# White line anti lift kit videos.



## R5T (Apr 24, 2008)

I thought this is interesting to see and how it works, also available for TT's.






And here in action on a polo, you have no idea how much movement there is in the OEM applicatie.






*White Line producten have "TÜV-Gutachten"*


----------



## conneem (Nov 4, 2006)

Supposed to improve turn in a great deal.

Blake83 has it on his TT


----------



## R5T (Apr 24, 2008)

Apparently you got a lot more steer feel.

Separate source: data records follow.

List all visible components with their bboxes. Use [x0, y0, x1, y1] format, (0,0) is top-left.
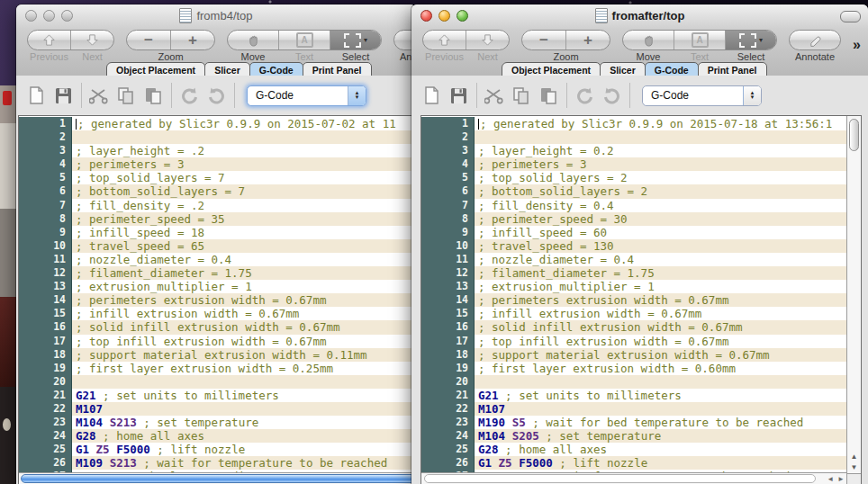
- code-text[interactable]: ; first layer extrusion width = 0.25mm: [72, 362, 416, 375]
- scroll-left-icon[interactable]: ◄: [827, 475, 834, 483]
- tab-slicer[interactable]: Slicer: [204, 62, 250, 76]
- code-text[interactable]: ; perimeters extrusion width = 0.67mm: [475, 293, 846, 307]
- code-text[interactable]: ; support material extrusion width = 0.6…: [475, 348, 846, 362]
- code-text[interactable]: G28 ; home all axes: [475, 443, 846, 456]
- gcode-view-dropdown[interactable]: G-Code ▲▼: [642, 85, 762, 106]
- cut-button[interactable]: [88, 85, 110, 106]
- code-text[interactable]: G21 ; set units to millimeters: [72, 389, 416, 402]
- code-text[interactable]: ; generated by Slic3r 0.9.9 on 2015-07-0…: [72, 117, 416, 130]
- code-text[interactable]: ; infill_speed = 60: [475, 226, 846, 239]
- scroll-right-icon[interactable]: ►: [837, 475, 845, 483]
- code-text[interactable]: G1 Z5 F5000 ; lift nozzle: [475, 456, 846, 470]
- code-text[interactable]: ; generated by Slic3r 0.9.9 on 2015-07-1…: [475, 117, 846, 130]
- tab-object-placement[interactable]: Object Placement: [106, 62, 205, 76]
- code-text[interactable]: ; perimeters = 3: [475, 157, 846, 171]
- zoom-button[interactable]: [61, 10, 73, 22]
- copy-button[interactable]: [511, 85, 532, 106]
- code-text[interactable]: M190 S5 ; wait for bed temperature to be…: [475, 416, 846, 429]
- paste-button[interactable]: [538, 85, 559, 106]
- zoom-out-button[interactable]: −: [522, 31, 565, 49]
- close-button[interactable]: [25, 10, 37, 22]
- gcode-view-dropdown[interactable]: G-Code ▲▼: [247, 85, 366, 106]
- zoom-in-button[interactable]: +: [565, 31, 610, 49]
- preview-window-fromafter[interactable]: fromafter/top PreviousNext: [411, 4, 868, 484]
- code-text[interactable]: ; perimeters extrusion width = 0.67mm: [72, 293, 416, 307]
- code-text[interactable]: ; top infill extrusion width = 0.67mm: [475, 335, 846, 348]
- close-button[interactable]: [420, 10, 432, 22]
- code-text[interactable]: M107: [72, 402, 416, 416]
- previous-button[interactable]: [423, 31, 466, 49]
- horizontal-scrollbar[interactable]: ◄►: [421, 472, 846, 484]
- next-button[interactable]: [466, 31, 509, 49]
- copy-button[interactable]: [115, 85, 137, 106]
- preview-window-fromb4[interactable]: fromb4/top PreviousNext: [16, 4, 416, 484]
- code-text[interactable]: ; filament_diameter = 1.75: [475, 266, 846, 280]
- code-text[interactable]: G21 ; set units to millimeters: [475, 389, 846, 402]
- vertical-scrollbar[interactable]: ▲▼: [846, 116, 861, 473]
- cut-button[interactable]: [484, 85, 505, 106]
- code-text[interactable]: [72, 130, 416, 144]
- code-text[interactable]: [475, 130, 846, 144]
- code-text[interactable]: ; perimeter_speed = 35: [72, 212, 416, 226]
- code-text[interactable]: ; perimeters = 3: [72, 157, 416, 171]
- code-text[interactable]: ; travel_speed = 130: [475, 239, 846, 253]
- code-text[interactable]: ; fill_density = .2: [72, 199, 416, 212]
- code-text[interactable]: [475, 375, 846, 389]
- text-tool-button[interactable]: A: [278, 31, 330, 49]
- code-text[interactable]: ; perimeter_speed = 30: [475, 212, 846, 226]
- code-text[interactable]: ; infill extrusion width = 0.67mm: [72, 307, 416, 320]
- text-tool-button[interactable]: A: [674, 31, 725, 49]
- code-text[interactable]: ; extrusion_multiplier = 1: [475, 280, 846, 293]
- undo-button[interactable]: [178, 85, 200, 106]
- scrollbar-thumb[interactable]: [21, 474, 415, 483]
- code-text[interactable]: [72, 375, 416, 389]
- save-button[interactable]: [52, 85, 74, 106]
- toolbar-overflow-button[interactable]: »: [853, 37, 861, 53]
- redo-button[interactable]: [601, 85, 622, 106]
- scroll-down-icon[interactable]: ▼: [851, 463, 858, 471]
- zoom-in-button[interactable]: +: [170, 31, 214, 49]
- code-text[interactable]: M104 S213 ; set temperature: [72, 416, 416, 429]
- new-file-button[interactable]: [420, 85, 442, 106]
- code-text[interactable]: ; infill extrusion width = 0.67mm: [475, 307, 846, 320]
- code-text[interactable]: ; filament_diameter = 1.75: [72, 266, 416, 280]
- code-text[interactable]: ; solid infill extrusion width = 0.67mm: [475, 320, 846, 334]
- gcode-editor[interactable]: 1; generated by Slic3r 0.9.9 on 2015-07-…: [18, 115, 416, 484]
- code-text[interactable]: ; bottom_solid_layers = 7: [72, 184, 416, 198]
- code-text[interactable]: ; nozzle_diameter = 0.4: [475, 253, 846, 266]
- minimize-button[interactable]: [439, 10, 450, 22]
- move-tool-button[interactable]: [623, 31, 674, 49]
- redo-button[interactable]: [205, 85, 227, 106]
- code-text[interactable]: ; bottom_solid_layers = 2: [475, 184, 846, 198]
- tab-g-code[interactable]: G-Code: [249, 62, 303, 76]
- code-text[interactable]: G1 Z5 F5000 ; lift nozzle: [72, 443, 416, 456]
- code-text[interactable]: ; first layer extrusion width = 0.60mm: [475, 362, 846, 375]
- paste-button[interactable]: [142, 85, 164, 106]
- tab-object-placement[interactable]: Object Placement: [502, 62, 601, 76]
- select-tool-button[interactable]: ▾: [725, 31, 776, 49]
- scrollbar-thumb[interactable]: [849, 119, 859, 151]
- undo-button[interactable]: [574, 85, 595, 106]
- code-text[interactable]: ; top_solid_layers = 7: [72, 171, 416, 184]
- next-button[interactable]: [70, 31, 113, 49]
- minimize-button[interactable]: [43, 10, 55, 22]
- code-text[interactable]: ; layer_height = .2: [72, 144, 416, 157]
- zoom-out-button[interactable]: −: [127, 31, 170, 49]
- code-text[interactable]: ; top infill extrusion width = 0.67mm: [72, 335, 416, 348]
- save-button[interactable]: [448, 85, 469, 106]
- gcode-editor[interactable]: 1; generated by Slic3r 0.9.9 on 2015-07-…: [420, 115, 862, 484]
- previous-button[interactable]: [28, 31, 70, 49]
- code-text[interactable]: ; layer_height = 0.2: [475, 144, 846, 157]
- tab-print-panel[interactable]: Print Panel: [303, 62, 372, 76]
- code-text[interactable]: ; top_solid_layers = 2: [475, 171, 846, 184]
- code-text[interactable]: ; infill_speed = 18: [72, 226, 416, 239]
- scroll-up-icon[interactable]: ▲: [851, 453, 858, 461]
- code-text[interactable]: ; travel_speed = 65: [72, 239, 416, 253]
- tab-slicer[interactable]: Slicer: [600, 62, 646, 76]
- title-bar[interactable]: fromafter/top: [411, 4, 868, 26]
- zoom-button[interactable]: [457, 10, 468, 22]
- code-text[interactable]: M104 S205 ; set temperature: [475, 429, 846, 443]
- code-text[interactable]: ; nozzle_diameter = 0.4: [72, 253, 416, 266]
- annotate-button[interactable]: [790, 31, 840, 49]
- code-text[interactable]: M109 S213 ; wait for temperature to be r…: [72, 456, 416, 470]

There are most likely a lot more makes that make a kit like this.
No idea what the better or worst makes are.


----------



## jamiekip (Nov 12, 2006)

Superpro make bush inserts that achieve the same thing.... Make a massive difference especially if you do the full set


----------



## R5T (Apr 24, 2008)

The question is, is the TT RS the same as for example a TT-S or 2.0TFSI quattro. ???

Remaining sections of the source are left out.